══ TASK INPUT
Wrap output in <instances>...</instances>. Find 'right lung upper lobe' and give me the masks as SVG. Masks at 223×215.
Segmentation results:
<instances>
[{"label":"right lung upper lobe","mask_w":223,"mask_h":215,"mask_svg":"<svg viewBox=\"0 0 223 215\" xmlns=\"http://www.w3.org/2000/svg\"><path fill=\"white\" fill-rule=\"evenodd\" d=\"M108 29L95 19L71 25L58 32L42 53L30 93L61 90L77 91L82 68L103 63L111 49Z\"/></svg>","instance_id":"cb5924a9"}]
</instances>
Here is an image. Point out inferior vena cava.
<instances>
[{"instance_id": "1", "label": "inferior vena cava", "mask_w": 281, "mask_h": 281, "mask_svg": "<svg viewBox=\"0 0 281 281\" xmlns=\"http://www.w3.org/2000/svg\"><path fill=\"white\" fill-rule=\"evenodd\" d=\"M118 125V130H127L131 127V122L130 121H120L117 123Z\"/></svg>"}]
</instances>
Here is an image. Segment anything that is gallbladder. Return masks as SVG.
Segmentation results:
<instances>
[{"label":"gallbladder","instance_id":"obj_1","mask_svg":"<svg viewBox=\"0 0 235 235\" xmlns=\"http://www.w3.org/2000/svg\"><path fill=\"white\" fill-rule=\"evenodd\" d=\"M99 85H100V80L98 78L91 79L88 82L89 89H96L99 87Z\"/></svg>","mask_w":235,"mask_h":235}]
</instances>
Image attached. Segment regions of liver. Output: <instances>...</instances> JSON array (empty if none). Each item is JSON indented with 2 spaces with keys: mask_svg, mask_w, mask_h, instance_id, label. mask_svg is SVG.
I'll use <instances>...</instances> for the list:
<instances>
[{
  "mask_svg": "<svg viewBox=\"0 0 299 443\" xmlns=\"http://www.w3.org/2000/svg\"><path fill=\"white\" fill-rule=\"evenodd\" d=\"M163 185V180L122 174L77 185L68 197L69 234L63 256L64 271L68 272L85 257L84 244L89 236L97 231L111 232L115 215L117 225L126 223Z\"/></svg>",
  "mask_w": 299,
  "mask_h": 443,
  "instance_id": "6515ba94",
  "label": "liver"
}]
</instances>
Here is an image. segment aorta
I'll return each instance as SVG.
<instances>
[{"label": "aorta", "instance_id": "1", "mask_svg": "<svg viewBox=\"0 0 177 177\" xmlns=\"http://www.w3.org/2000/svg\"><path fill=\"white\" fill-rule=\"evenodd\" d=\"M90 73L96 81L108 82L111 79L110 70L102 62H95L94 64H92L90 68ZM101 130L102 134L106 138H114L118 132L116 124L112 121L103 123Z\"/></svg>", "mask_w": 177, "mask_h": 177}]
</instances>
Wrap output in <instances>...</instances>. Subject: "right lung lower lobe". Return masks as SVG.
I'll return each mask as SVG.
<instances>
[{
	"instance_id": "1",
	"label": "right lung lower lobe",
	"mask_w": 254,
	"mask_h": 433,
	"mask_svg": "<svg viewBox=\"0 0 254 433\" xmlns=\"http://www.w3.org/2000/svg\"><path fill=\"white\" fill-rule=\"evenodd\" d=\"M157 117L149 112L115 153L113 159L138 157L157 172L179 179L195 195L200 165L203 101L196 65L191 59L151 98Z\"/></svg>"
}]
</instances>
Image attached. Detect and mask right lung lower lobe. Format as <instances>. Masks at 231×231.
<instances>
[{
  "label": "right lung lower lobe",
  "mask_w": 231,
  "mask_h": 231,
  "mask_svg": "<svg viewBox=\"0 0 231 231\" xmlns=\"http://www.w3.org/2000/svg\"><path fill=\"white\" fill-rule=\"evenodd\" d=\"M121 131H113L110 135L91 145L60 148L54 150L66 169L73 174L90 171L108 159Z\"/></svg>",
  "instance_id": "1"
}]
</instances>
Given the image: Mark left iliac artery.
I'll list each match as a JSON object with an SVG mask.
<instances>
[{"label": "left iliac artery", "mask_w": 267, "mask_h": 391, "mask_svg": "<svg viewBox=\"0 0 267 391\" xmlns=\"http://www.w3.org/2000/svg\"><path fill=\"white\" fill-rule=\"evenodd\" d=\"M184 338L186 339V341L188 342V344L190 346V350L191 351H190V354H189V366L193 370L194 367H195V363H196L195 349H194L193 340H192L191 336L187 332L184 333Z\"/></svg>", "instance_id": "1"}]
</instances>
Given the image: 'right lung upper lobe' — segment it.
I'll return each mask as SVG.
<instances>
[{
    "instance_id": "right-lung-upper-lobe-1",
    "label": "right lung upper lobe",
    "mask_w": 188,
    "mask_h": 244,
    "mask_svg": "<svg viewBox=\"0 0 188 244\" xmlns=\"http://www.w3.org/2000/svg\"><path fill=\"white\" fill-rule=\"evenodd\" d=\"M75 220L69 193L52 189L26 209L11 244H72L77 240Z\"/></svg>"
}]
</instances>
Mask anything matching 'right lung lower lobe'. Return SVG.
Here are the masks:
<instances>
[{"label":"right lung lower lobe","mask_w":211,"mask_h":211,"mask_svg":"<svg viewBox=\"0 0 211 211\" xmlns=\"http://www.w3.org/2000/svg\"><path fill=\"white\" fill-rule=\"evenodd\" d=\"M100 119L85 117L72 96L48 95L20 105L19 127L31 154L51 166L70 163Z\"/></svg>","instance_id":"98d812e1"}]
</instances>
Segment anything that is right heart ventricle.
════
## WHAT IS REQUIRED
Reproduce the entire listing word for word.

## COMPLETED EXERCISE
Wrap output in <instances>...</instances>. Find 'right lung upper lobe' and give me the masks as SVG. Masks at 223×215.
Segmentation results:
<instances>
[{"label":"right lung upper lobe","mask_w":223,"mask_h":215,"mask_svg":"<svg viewBox=\"0 0 223 215\" xmlns=\"http://www.w3.org/2000/svg\"><path fill=\"white\" fill-rule=\"evenodd\" d=\"M108 29L95 19L71 25L58 32L42 53L30 93L61 90L77 91L82 68L103 63L111 49Z\"/></svg>","instance_id":"cb5924a9"}]
</instances>
Here is an image. Point out inferior vena cava.
<instances>
[{"instance_id": "1", "label": "inferior vena cava", "mask_w": 281, "mask_h": 281, "mask_svg": "<svg viewBox=\"0 0 281 281\" xmlns=\"http://www.w3.org/2000/svg\"><path fill=\"white\" fill-rule=\"evenodd\" d=\"M118 125V130H127L131 127V122L130 121H120L117 123Z\"/></svg>"}]
</instances>
Here is an image. Segment anything that is gallbladder. Return masks as SVG.
Segmentation results:
<instances>
[{"label":"gallbladder","instance_id":"obj_1","mask_svg":"<svg viewBox=\"0 0 235 235\" xmlns=\"http://www.w3.org/2000/svg\"><path fill=\"white\" fill-rule=\"evenodd\" d=\"M99 85H100V80L98 78L91 79L88 82L89 89H96L99 87Z\"/></svg>","mask_w":235,"mask_h":235}]
</instances>
Image attached. Segment regions of liver. Output: <instances>...</instances> JSON array (empty if none). Each item is JSON indented with 2 spaces with keys: mask_svg, mask_w, mask_h, instance_id, label. mask_svg is SVG.
I'll use <instances>...</instances> for the list:
<instances>
[{
  "mask_svg": "<svg viewBox=\"0 0 299 443\" xmlns=\"http://www.w3.org/2000/svg\"><path fill=\"white\" fill-rule=\"evenodd\" d=\"M163 185V180L122 174L77 185L68 197L69 234L63 256L64 271L68 272L85 257L84 244L89 236L97 231L111 232L115 215L117 225L126 223Z\"/></svg>",
  "mask_w": 299,
  "mask_h": 443,
  "instance_id": "6515ba94",
  "label": "liver"
}]
</instances>
Here is an image. segment aorta
I'll return each instance as SVG.
<instances>
[{"label": "aorta", "instance_id": "1", "mask_svg": "<svg viewBox=\"0 0 177 177\" xmlns=\"http://www.w3.org/2000/svg\"><path fill=\"white\" fill-rule=\"evenodd\" d=\"M90 73L96 81L108 82L111 79L110 70L102 62H95L94 64H92L90 68ZM101 130L102 134L106 138H114L118 132L116 124L112 121L103 123Z\"/></svg>", "mask_w": 177, "mask_h": 177}]
</instances>
Wrap output in <instances>...</instances>. Subject: "right lung lower lobe". Return masks as SVG.
I'll return each mask as SVG.
<instances>
[{
	"instance_id": "1",
	"label": "right lung lower lobe",
	"mask_w": 254,
	"mask_h": 433,
	"mask_svg": "<svg viewBox=\"0 0 254 433\" xmlns=\"http://www.w3.org/2000/svg\"><path fill=\"white\" fill-rule=\"evenodd\" d=\"M157 117L149 112L115 153L113 159L138 157L157 172L179 179L195 195L200 165L203 101L196 65L191 59L151 98Z\"/></svg>"
}]
</instances>
Image attached. Detect and mask right lung lower lobe. Format as <instances>. Masks at 231×231.
<instances>
[{
  "label": "right lung lower lobe",
  "mask_w": 231,
  "mask_h": 231,
  "mask_svg": "<svg viewBox=\"0 0 231 231\" xmlns=\"http://www.w3.org/2000/svg\"><path fill=\"white\" fill-rule=\"evenodd\" d=\"M121 131H113L110 135L91 145L60 148L54 150L66 169L73 174L90 171L108 159Z\"/></svg>",
  "instance_id": "1"
}]
</instances>
Given the image: Mark left iliac artery.
I'll list each match as a JSON object with an SVG mask.
<instances>
[{"label": "left iliac artery", "mask_w": 267, "mask_h": 391, "mask_svg": "<svg viewBox=\"0 0 267 391\" xmlns=\"http://www.w3.org/2000/svg\"><path fill=\"white\" fill-rule=\"evenodd\" d=\"M184 338L186 339V341L188 342V344L190 346V350L191 351H190V354H189V366L193 370L194 367H195V363H196L195 349H194L193 340H192L191 336L187 332L184 333Z\"/></svg>", "instance_id": "1"}]
</instances>
Given the image: 'right lung upper lobe' — segment it.
I'll return each mask as SVG.
<instances>
[{
    "instance_id": "right-lung-upper-lobe-1",
    "label": "right lung upper lobe",
    "mask_w": 188,
    "mask_h": 244,
    "mask_svg": "<svg viewBox=\"0 0 188 244\" xmlns=\"http://www.w3.org/2000/svg\"><path fill=\"white\" fill-rule=\"evenodd\" d=\"M75 220L69 193L52 189L26 209L11 244H72L77 240Z\"/></svg>"
}]
</instances>
Mask anything matching 'right lung lower lobe'. Return SVG.
Here are the masks:
<instances>
[{"label":"right lung lower lobe","mask_w":211,"mask_h":211,"mask_svg":"<svg viewBox=\"0 0 211 211\" xmlns=\"http://www.w3.org/2000/svg\"><path fill=\"white\" fill-rule=\"evenodd\" d=\"M100 119L85 117L72 96L48 95L20 105L19 127L31 154L51 166L70 163Z\"/></svg>","instance_id":"98d812e1"}]
</instances>
Segment anything that is right heart ventricle.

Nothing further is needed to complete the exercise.